While the sociable honeybee – like other extroverts – hogs the limelight, there are around 4,000 native species of bees in North America, and the majority live the single life. Although they don’t build communal hives, some do their own kind of architecture, and a few are even named for their trade skills. The plasterer bee coats its burrow with a thin layer of translucent “plaster” that it produces. Carpenter bees use their jaws to dig tunnels into soft wood. And the mason bee builds partitions out of mud in her nesting chamber. Others have simpler tastes and simply nest in holes they dig in the ground.

These solitary bees don’t produce honey, but most do provide food for their offspring. (That’s what honey is actually for – when we take it, we’re basically stealing candy from babies.) The female mason bee gathers pollen and makes it into a cake, lays an egg on it, and seals it into a chamber with mud, and the yellow-faced bee makes “bee-bread” from a combination of nectar and pollen. A few are less diligent parents: The cuckoo bee – named after a bird with the same sneaky childrearing approach – lays its eggs in the nests of other bees. Its larvae eat the food intended for the victim’s offspring, and sometimes eats the nestmates as well.

There’s also a native bee that everyone is familiar with: the bumblebee. The bumblebee is social, but its family life sounds so tragic that it might be better off alone. Bumblebees build nests in existing cavities like abandoned rodent burrows, where, like honeybees, they live in colonies with a queen and workers and make honey. You can’t buy bumblebee honey, though, because they don’t produce the huge stores that honeybees do.  Honeybees produce so much because they need it to get through the winter, when there’s no pollen and nectar to gather. Bumblebees have a different strategy: everyone dies off at the first frost, except the newly-hatched queens who will start new colonies in the spring.

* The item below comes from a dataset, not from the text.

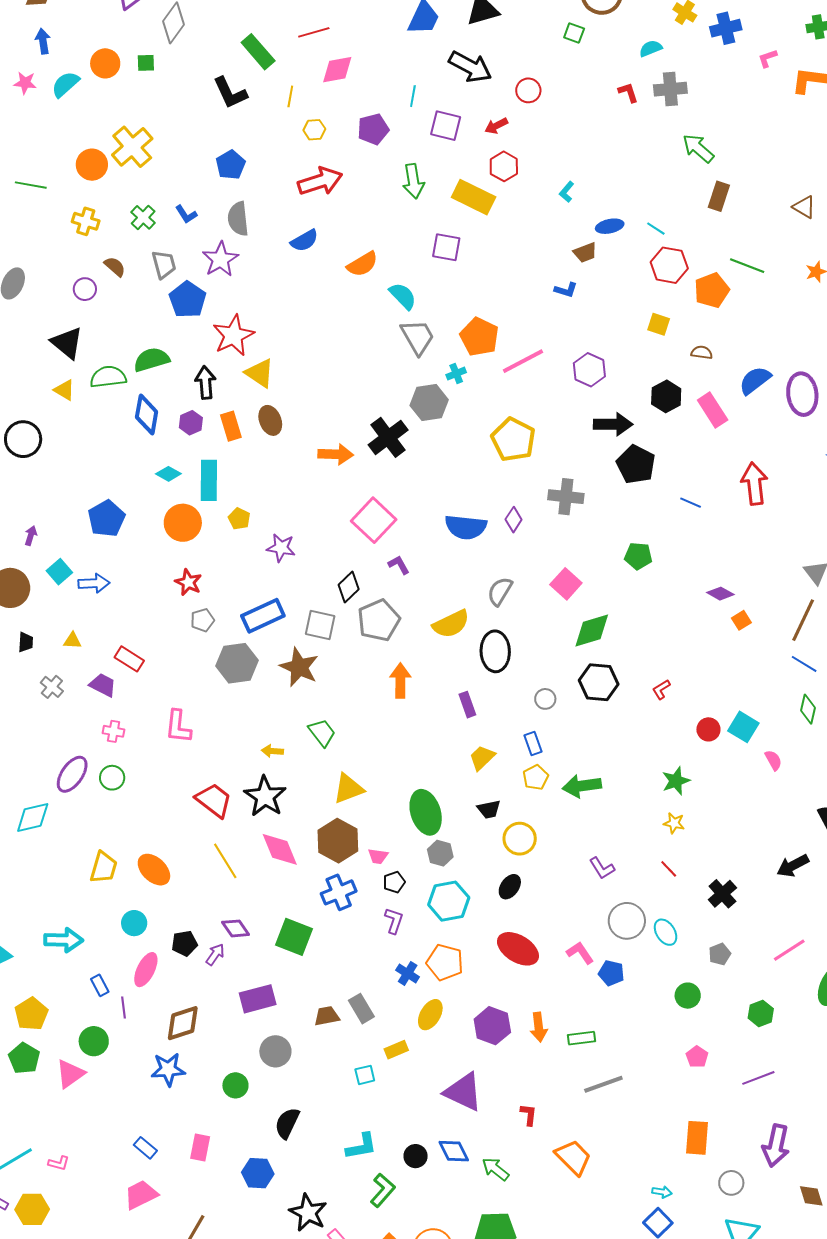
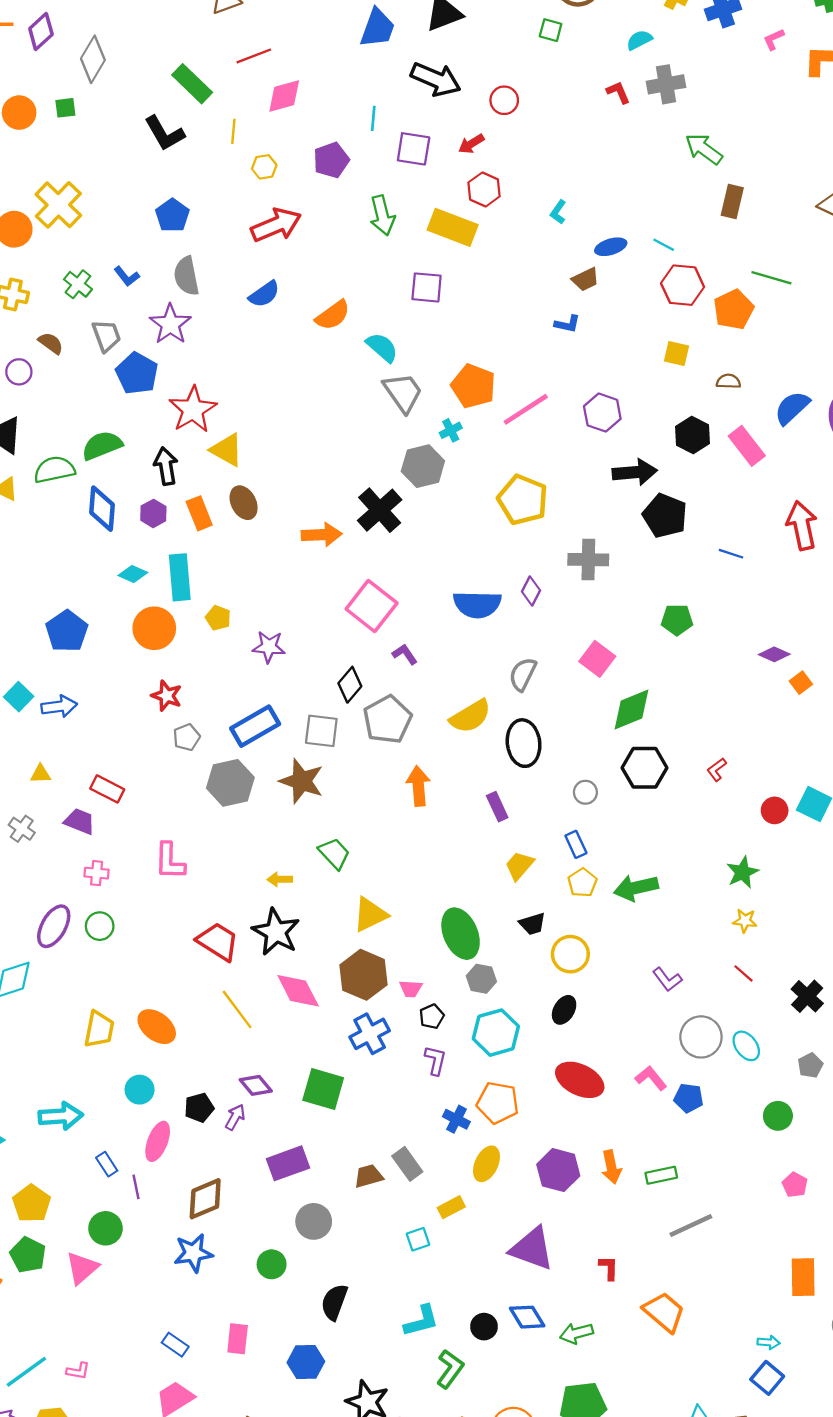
green arrow: (495, 1169) -> (576, 1333), turned -48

So if we’ve got thousands of species of native bees, why did European settlers bring their own? It’s because most of the crops we depend on have that same secret in their family history. Maybe the saying “as American as apple pie” actually makes more sense when you realize that apples aren’t native to North America either. The reason Johnny Appleseed had to spread all those seeds, after all, was exactly because we didn’t have any apples here before he did it. Those iconic Southern peaches originally came from elsewhere too, along with pears and cherries and cucumbers and many other foods it’s hard to think of as exotic.

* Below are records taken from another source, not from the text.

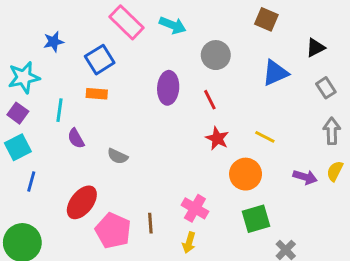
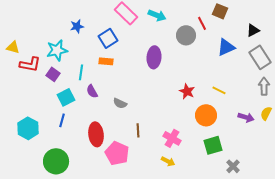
gray rectangle: (326, 88) -> (260, 57), size x1.6
red line: (210, 100) -> (202, 23), moved
cyan square: (18, 147) -> (66, 97), moved
red ellipse: (82, 202) -> (96, 134), turned -45
brown line: (150, 223) -> (138, 130), moved
yellow arrow: (189, 243) -> (168, 161), turned -80

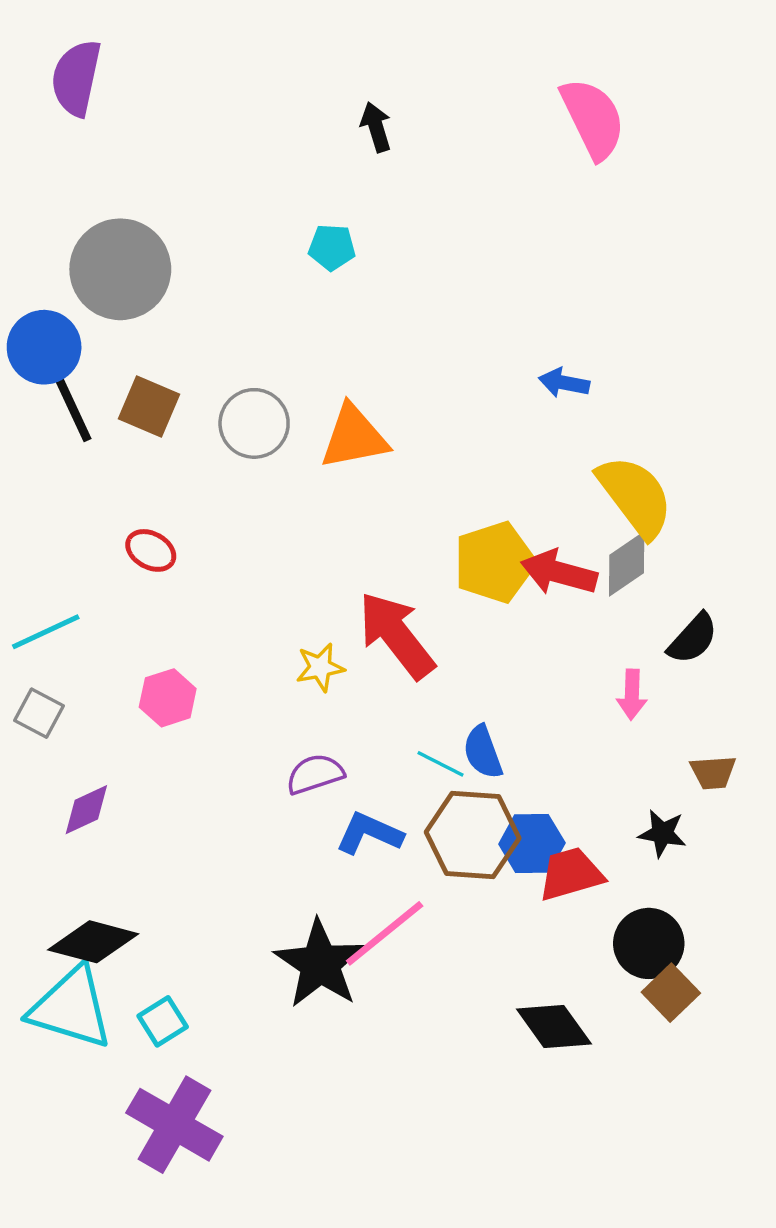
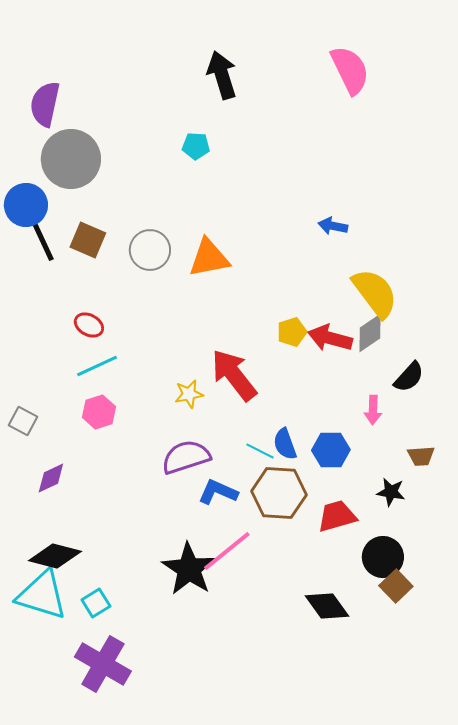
purple semicircle: (76, 78) -> (45, 104), moved
black arrow: (376, 127) -> (222, 75), size x1.6
yellow pentagon: (495, 562) -> (292, 332), size x0.6
cyan line: (46, 632) -> (97, 366), moved
purple semicircle: (315, 774) -> (186, 457), size x1.4
blue hexagon: (532, 844) -> (331, 450), moved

And exotic crops called for exotic bees, because pollinators are often adapted very specifically to specific plants. A classic example is an orchid with a foot-long nectar tube that Charles Darwin discovered in Madagascar.

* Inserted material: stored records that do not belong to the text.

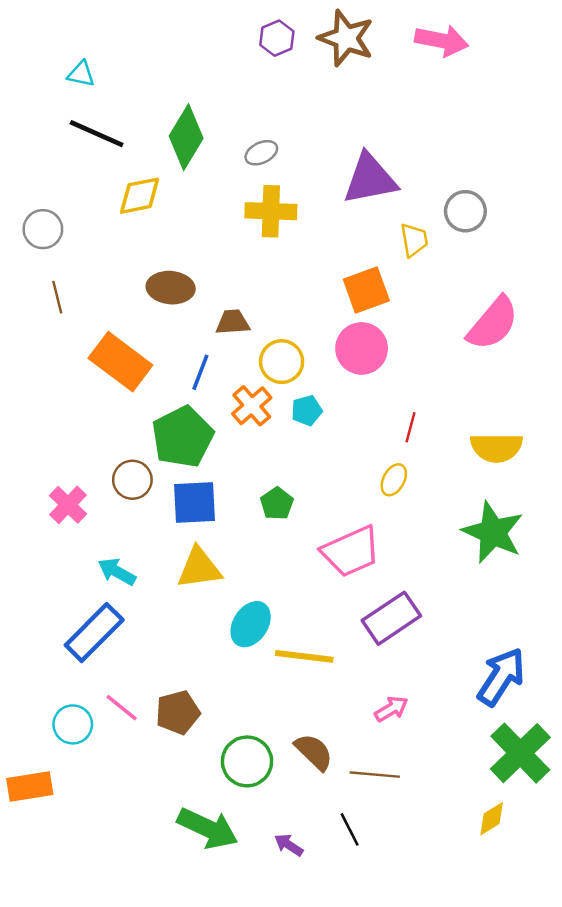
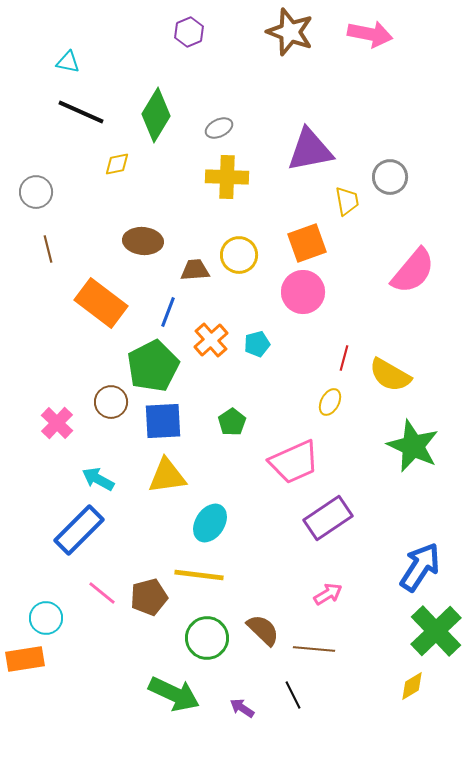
purple hexagon: (277, 38) -> (189, 32), moved
yellow diamond: (140, 196) -> (117, 164), size x0.7
yellow circle: (282, 362) -> (239, 255), moved
yellow semicircle: (496, 448) -> (390, 375), moved, turned 30
yellow line: (304, 656) -> (199, 575), moved
cyan circle: (73, 724) -> (46, 618), moved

“Darwin said that there must be an insect with a very long tongue that this thing is trying to attract as a pollinator,” says Raupp. “Some forty years later another scientist discovered a hawk moth in Madagascar with a thirteen-inch tongue that was the pollinator.”

This kind of specialization means that despite its central role in agriculture, there are a lot of things the honeybee isn’t very good at. Native bees are still much better at pollinating the native plants that they’ve coexisted with all along, like pumpkins, cranberries, and blueberries.  And honeybees don’t pollinate tomatoes at all, because they can’t get at the pollen in their flowers. But native bees (including solitary bees and the more social bumblebee) know the trick: the flowers need to be vibrated at a certain frequency to release the pollen. Tomatoes are also pollinated by the wind, but when the bees help, the plants set more and bigger fruit. There are also beloved flowers that depend on native bees: azaleas also need their flowers shaken to release the pollen, something honeybees don’t know how to do.

So before you jump on the urban beekeeper bandwagon and get yourself a hive full of those foreign producers of sugary syrup, consider this: you could be the real locavore in the neighborhood, and raise native bees instead. For example, you can attract mason bees to nest in holes drilled in a wooden block, or build them nests made of reeds or thin cardboard tubes or straws.